Great heart

Faith and technology mean life for 5-year-old girl

Fairfield Daily Republic ©

FAIRFIELD - Twenty weeks into her pregnancy, 27-year-old Dawnielle Rowley was told her unborn baby was developing with half a heart on the right side of her chest.

She was at home when she received the call from her doctor, the day following her sonogram, and was told to sit down before hearing the news. The words she heard continue to sting, the memory of that day still vivid.

For weeks, Rowley cried every day, overwhelmed by uncertainty yet driven by faith.

She remembers the doctors couldn't offer an explanation but did suggest a solution - she had the option of aborting. She was told it was "not too late."

"That's not what I wanted. This is my child and I'm going to try my best to get through this pregnancy," Rowley said in a soft voice. "They kept telling me she has a major heart defect, but I wanted to go through this."

On Dec. 8, 2001, Rowley gave birth to Jayda, who weighed 8 pounds 11 ounces. She was born with a congenital heart defect and a single ventricle, which led to blue baby syndrome, a discoloration of the skin resulting from insufficient oxygen in the blood.

"Soon after they took Jayda to the neonatal unit, I was asked if I wanted her to come back down so that Jayda could pass away in my arms," she recalled. But Rowley and her husband Vincent refused.
Within the hour, Jayda Rowley was whisked to Children's Hospital and Research Center Oakland, where the family was given hope for Jayda's survival.

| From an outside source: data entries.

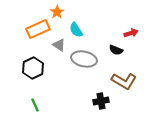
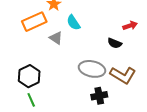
gray ellipse: (84, 59) -> (92, 69), moved
black hexagon: (33, 68) -> (29, 76), moved

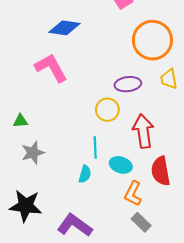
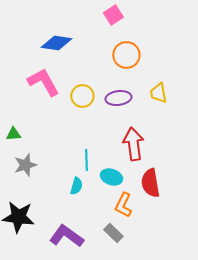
orange circle: (152, 40) -> (126, 55), moved, size x0.7
yellow circle: (107, 110) -> (82, 96), moved
gray rectangle: (141, 222) -> (113, 233), moved

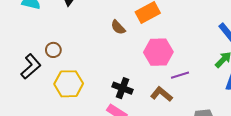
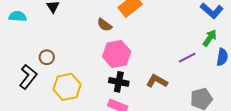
pink hexagon: (158, 52) -> (117, 54), moved
purple line: (180, 75) -> (187, 58), moved

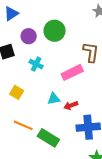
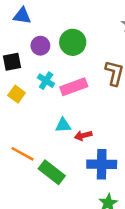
blue triangle: (11, 13) -> (22, 16), turned 35
pink rectangle: (72, 72) -> (74, 87), moved
yellow square: (17, 92) -> (17, 94), moved

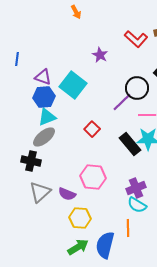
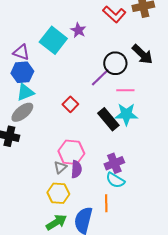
cyan square: (73, 85) -> (53, 40), moved
gray triangle: (40, 192) -> (60, 167), moved, size x0.6
purple semicircle: (67, 194) -> (76, 169), moved, turned -108

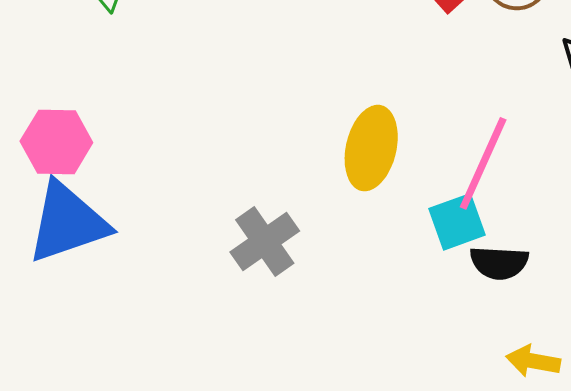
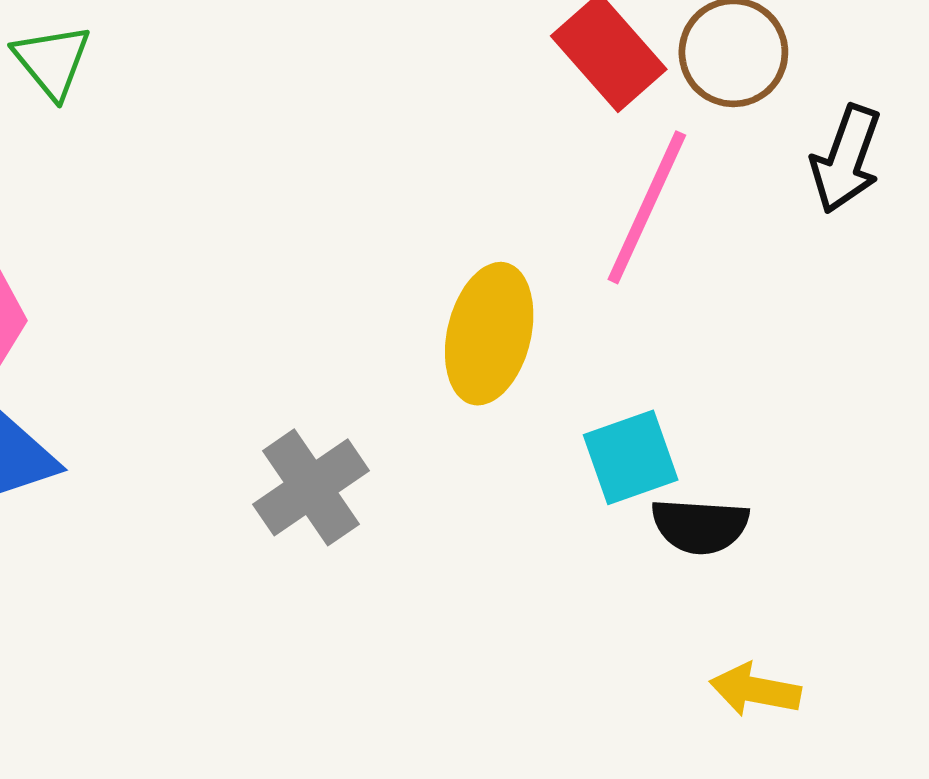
pink line: (483, 163) -> (647, 207), moved

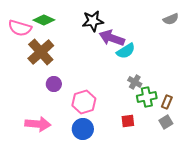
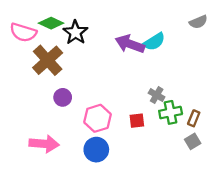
black star: (93, 21) -> (75, 32), moved, turned -30
cyan semicircle: (126, 51) -> (154, 42), moved
red square: (128, 121) -> (137, 121), moved

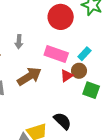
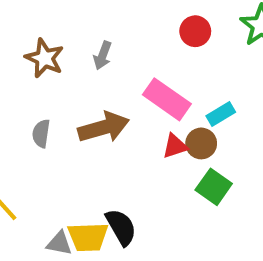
red circle: (61, 17) -> (195, 31), size x0.6
black semicircle: (62, 121) -> (121, 227), moved

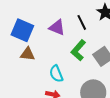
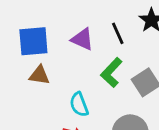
blue square: (22, 30) -> (33, 41), turned -30

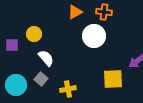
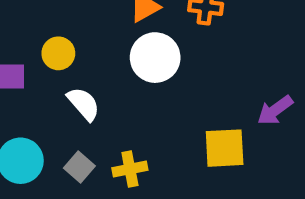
white circle: (94, 36) -> (155, 58), moved
gray square: (41, 79) -> (79, 167), moved

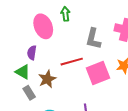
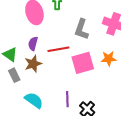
purple semicircle: (32, 53) -> (33, 44), moved

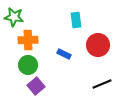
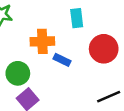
orange cross: (28, 40) -> (42, 41), moved

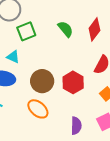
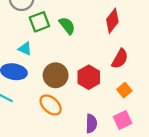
green semicircle: (65, 29) -> (67, 26), moved

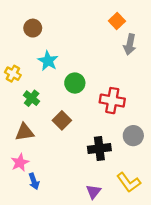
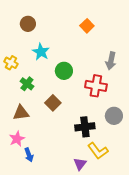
orange square: (117, 21) -> (87, 26), moved
gray arrow: (130, 44) -> (111, 61), moved
yellow L-shape: (129, 182) -> (98, 151), moved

"The cardiologist said that it would be a long road with a lot of surgeries but they believed it could be done. They were very positive," Rowley recalled.

Jayda spent the first two months of her life in the intensive care unit at Children's Hospital, pinched by needles and engulfed in a blanket of medical tubes. At four months old, the infant had her second open-heart surgery.

For the next five years, Jayda would endure five heart and four stomach/intestinal surgeries, more than the average person would have in a life span. She is expected to have a normal life.

But for Jayda, a young girl with princess dreams, the scars still remain.

"She's very outgoing, but other kids her age have not been through those things and don't know the fear," her mother said. "She could be in the park, on top of the slide and then start crying. She knows fear. She knows what fear is."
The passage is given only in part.